The first railway repair workshop was opened in Oppum as the Königliche Eisenbahn-Haupt-Reparaturwerkstatt Oppum, ("Royal Railway Main Repair Shop, Oppum"). Today, the Intercity-Express maintenance facility in Krefeld is a state-of-the-art facility for the maintenance of Deutsche Bahn rolling stock. A few thousand employees are employed there. ICE and electric multiple units used for regional transport are overhauled (all components of the vehicles are inspected, renewed or repaired) there. This includes servicing major items such as air conditioners, bogies and wheelsets, but also smaller parts such as shock absorbers. Several million Euros were invested in the modernisation of the plant in economic and environmental terms.

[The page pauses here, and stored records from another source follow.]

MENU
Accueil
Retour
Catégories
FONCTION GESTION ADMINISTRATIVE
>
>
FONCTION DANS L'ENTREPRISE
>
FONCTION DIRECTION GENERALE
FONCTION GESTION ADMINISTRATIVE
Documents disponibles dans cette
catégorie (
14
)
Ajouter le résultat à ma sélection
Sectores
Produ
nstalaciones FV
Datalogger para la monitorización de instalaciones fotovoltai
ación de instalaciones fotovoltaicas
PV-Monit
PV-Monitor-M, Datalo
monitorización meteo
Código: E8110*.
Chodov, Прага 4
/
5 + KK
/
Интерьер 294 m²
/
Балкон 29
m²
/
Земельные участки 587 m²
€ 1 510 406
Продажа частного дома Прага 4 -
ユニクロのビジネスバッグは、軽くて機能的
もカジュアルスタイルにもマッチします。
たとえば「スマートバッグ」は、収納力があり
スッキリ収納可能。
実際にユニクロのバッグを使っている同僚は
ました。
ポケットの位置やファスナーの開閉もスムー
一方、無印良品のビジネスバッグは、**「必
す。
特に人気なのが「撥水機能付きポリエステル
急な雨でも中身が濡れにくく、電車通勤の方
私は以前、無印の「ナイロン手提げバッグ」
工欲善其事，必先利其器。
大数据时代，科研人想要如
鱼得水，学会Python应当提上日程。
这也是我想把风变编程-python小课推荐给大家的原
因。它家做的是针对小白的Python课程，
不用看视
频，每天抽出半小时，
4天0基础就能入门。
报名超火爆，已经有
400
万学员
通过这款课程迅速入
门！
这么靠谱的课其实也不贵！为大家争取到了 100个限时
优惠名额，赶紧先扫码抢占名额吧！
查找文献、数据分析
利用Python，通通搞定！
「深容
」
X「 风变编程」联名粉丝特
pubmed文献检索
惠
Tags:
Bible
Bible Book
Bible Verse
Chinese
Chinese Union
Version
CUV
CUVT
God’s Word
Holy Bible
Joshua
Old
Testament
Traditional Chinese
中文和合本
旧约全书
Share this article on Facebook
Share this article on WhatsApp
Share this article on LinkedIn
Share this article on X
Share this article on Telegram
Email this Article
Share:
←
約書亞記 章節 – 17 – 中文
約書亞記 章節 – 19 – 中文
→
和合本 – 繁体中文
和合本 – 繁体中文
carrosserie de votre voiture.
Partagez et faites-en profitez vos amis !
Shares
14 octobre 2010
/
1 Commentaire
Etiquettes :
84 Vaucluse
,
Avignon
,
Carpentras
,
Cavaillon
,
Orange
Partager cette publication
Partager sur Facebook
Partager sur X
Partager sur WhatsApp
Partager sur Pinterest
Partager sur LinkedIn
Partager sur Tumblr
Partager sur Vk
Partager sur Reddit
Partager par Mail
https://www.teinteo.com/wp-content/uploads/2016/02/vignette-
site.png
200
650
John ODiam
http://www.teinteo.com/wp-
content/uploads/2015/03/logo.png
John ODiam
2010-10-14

Over time, the railway repair shop has been greatly developed. In 1924 it became an Ausbesserungswerk (repair shop) and in 1955 it became the central point for dealing with the shock absorbers of passenger coaches. Since 2003, ICE trains have also been serviced there. It was renamed DB Fahrzeuginstandhaltung GmbH (DB maintenance) in 2004.

The plant is one of 15 large-scale plants in which rail rolling stock is serviced. It covers 202,000 m² and extends through four high-tech halls each with three levels; this allows all three levels of an ICE to be reached at the same time.

=== Former freight yard ===

The Krefeld-Oppum freight yard was located about 700 metres west of the passenger station in the area of the street, "Am Verschubbahnhof". It has now closed. The city of Krefeld plans to use the site as a commercial site.

=== Passenger station===

The passenger station is now a stop on two railway lines, the Lower Left Rhine Railway (Linksniederrheinische Strecke) and the Duisburg–Mönchengladbach railway. It is only served by regional services.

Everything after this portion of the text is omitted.